Work item: Setting pictures aside, output exactly the lines from the start of the records to the line with "ponemos a disposición", that line included.

Data:
##############################

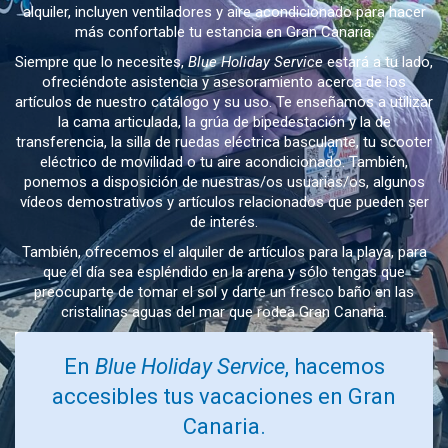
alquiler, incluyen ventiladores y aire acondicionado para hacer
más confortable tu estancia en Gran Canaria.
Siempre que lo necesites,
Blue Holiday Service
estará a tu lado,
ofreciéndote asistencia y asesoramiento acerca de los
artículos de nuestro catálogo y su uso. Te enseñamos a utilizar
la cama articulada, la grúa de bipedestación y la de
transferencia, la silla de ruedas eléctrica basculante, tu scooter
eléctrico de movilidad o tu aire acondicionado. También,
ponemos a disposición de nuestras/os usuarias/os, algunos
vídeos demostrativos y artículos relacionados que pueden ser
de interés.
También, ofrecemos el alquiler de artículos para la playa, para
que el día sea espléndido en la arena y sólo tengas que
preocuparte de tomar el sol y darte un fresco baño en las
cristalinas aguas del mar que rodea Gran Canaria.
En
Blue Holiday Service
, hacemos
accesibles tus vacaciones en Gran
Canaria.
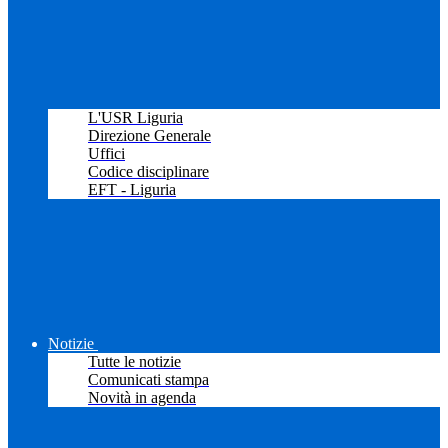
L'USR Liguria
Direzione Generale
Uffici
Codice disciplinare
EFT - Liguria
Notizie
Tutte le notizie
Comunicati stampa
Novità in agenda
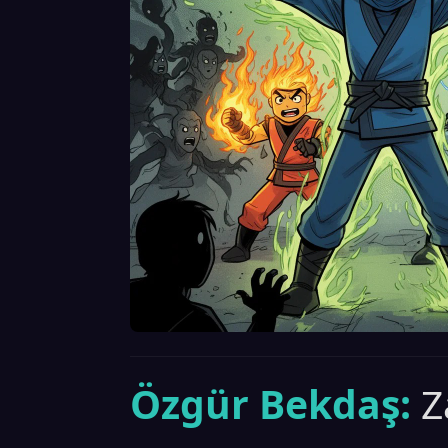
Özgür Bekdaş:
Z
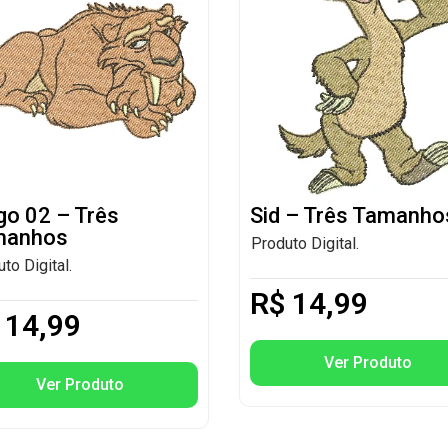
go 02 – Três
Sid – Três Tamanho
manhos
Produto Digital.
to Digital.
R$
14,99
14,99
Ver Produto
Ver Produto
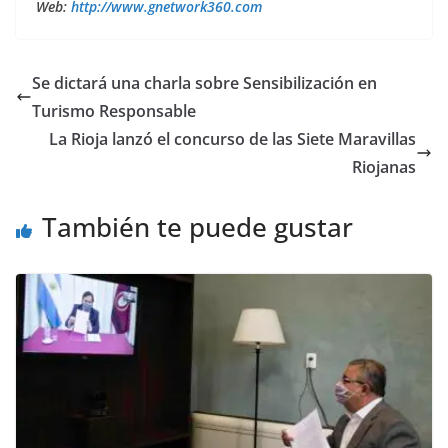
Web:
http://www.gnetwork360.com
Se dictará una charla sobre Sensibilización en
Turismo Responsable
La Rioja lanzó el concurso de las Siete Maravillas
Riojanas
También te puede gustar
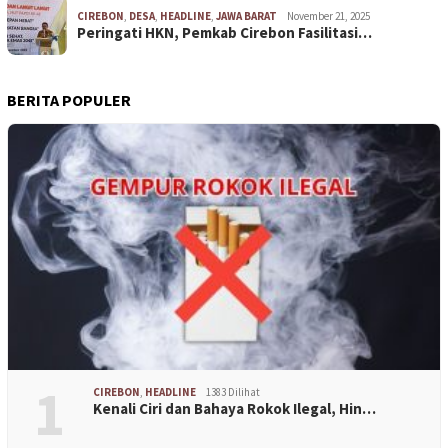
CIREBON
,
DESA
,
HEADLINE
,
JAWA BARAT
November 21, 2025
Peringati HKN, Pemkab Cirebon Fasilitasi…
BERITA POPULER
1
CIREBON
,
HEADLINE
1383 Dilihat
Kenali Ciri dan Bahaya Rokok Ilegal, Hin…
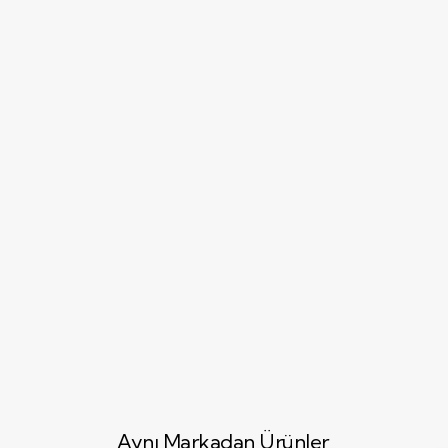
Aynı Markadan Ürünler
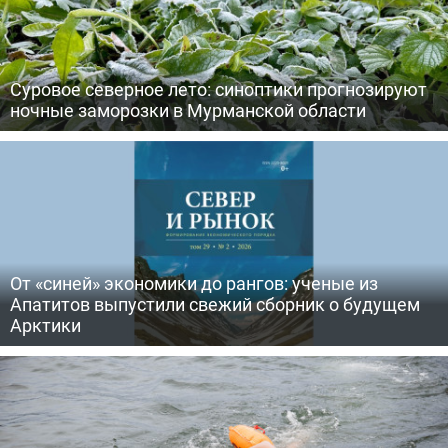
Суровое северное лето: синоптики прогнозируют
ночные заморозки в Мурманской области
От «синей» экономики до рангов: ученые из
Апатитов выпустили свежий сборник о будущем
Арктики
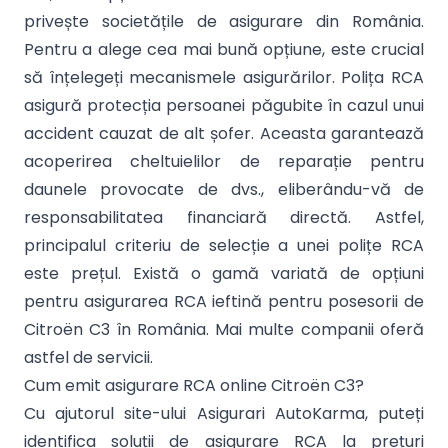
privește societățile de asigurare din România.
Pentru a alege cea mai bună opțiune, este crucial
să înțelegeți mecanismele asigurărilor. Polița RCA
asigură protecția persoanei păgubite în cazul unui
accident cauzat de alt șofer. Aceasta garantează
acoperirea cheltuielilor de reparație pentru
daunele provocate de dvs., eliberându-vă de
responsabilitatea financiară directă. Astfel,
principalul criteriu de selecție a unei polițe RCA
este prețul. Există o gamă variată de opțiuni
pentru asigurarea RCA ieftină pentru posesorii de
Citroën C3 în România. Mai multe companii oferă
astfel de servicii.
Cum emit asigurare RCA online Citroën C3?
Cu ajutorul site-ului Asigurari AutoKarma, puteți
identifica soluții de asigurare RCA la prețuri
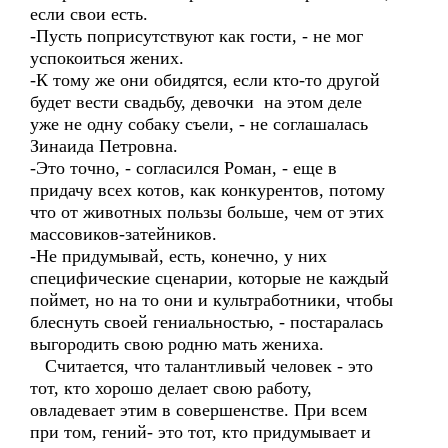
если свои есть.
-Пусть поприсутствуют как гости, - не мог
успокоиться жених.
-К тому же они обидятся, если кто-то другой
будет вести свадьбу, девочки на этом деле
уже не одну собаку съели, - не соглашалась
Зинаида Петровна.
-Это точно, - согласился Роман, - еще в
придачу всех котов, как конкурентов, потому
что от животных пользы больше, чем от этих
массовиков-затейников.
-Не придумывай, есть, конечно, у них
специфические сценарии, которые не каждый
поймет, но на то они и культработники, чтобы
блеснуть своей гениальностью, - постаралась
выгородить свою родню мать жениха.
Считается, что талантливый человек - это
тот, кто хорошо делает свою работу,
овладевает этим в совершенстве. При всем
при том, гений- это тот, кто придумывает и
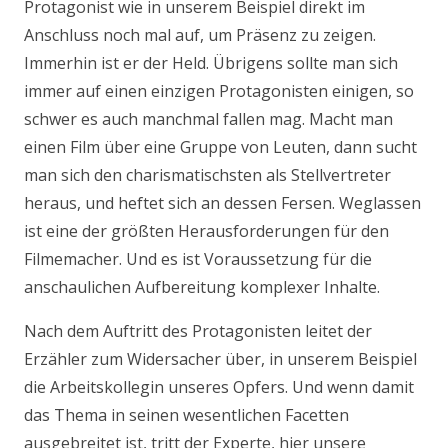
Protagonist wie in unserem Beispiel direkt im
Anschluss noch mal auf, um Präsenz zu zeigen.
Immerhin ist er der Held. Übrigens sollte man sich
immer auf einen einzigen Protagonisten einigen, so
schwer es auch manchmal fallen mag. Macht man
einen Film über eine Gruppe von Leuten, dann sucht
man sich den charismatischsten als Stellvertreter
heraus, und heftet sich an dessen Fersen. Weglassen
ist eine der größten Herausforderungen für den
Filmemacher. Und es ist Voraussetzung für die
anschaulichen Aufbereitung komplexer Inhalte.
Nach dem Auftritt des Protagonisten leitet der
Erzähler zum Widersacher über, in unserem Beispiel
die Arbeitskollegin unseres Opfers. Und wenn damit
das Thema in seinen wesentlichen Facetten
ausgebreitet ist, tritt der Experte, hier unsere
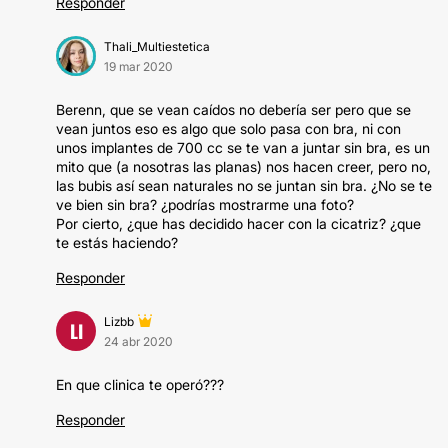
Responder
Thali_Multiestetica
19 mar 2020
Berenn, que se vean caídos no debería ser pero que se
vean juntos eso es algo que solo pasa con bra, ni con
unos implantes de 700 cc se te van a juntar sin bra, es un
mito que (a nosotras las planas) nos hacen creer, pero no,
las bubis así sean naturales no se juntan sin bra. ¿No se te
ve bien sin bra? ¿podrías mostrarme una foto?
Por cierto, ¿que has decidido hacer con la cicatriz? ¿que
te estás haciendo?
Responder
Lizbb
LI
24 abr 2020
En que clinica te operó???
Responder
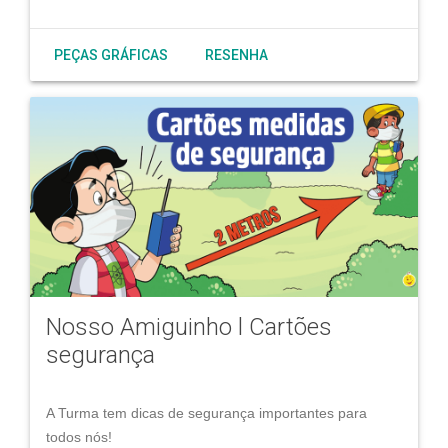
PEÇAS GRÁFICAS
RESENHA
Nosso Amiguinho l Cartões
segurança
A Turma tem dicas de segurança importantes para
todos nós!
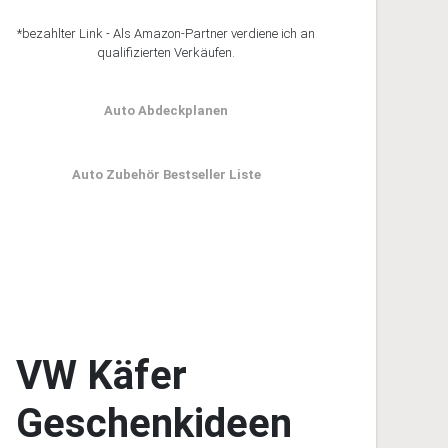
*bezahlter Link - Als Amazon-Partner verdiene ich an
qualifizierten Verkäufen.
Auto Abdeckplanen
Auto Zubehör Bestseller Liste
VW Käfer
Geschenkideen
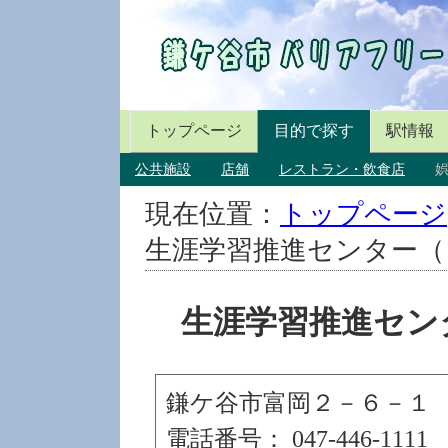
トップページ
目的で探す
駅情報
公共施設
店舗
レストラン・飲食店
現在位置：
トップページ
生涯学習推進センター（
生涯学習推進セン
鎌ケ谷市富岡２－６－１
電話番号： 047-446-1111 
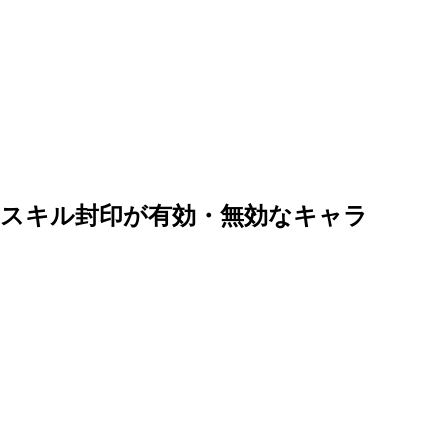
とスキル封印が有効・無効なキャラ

##############################

Response to this task:
alquiler, incluyen ventiladores y aire acondicionado para hacer
más confortable tu estancia en Gran Canaria.
Siempre que lo necesites,
Blue Holiday Service
estará a tu lado,
ofreciéndote asistencia y asesoramiento acerca de los
artículos de nuestro catálogo y su uso. Te enseñamos a utilizar
la cama articulada, la grúa de bipedestación y la de
transferencia, la silla de ruedas eléctrica basculante, tu scooter
eléctrico de movilidad o tu aire acondicionado. También,
ponemos a disposición de nuestras/os usuarias/os, algunos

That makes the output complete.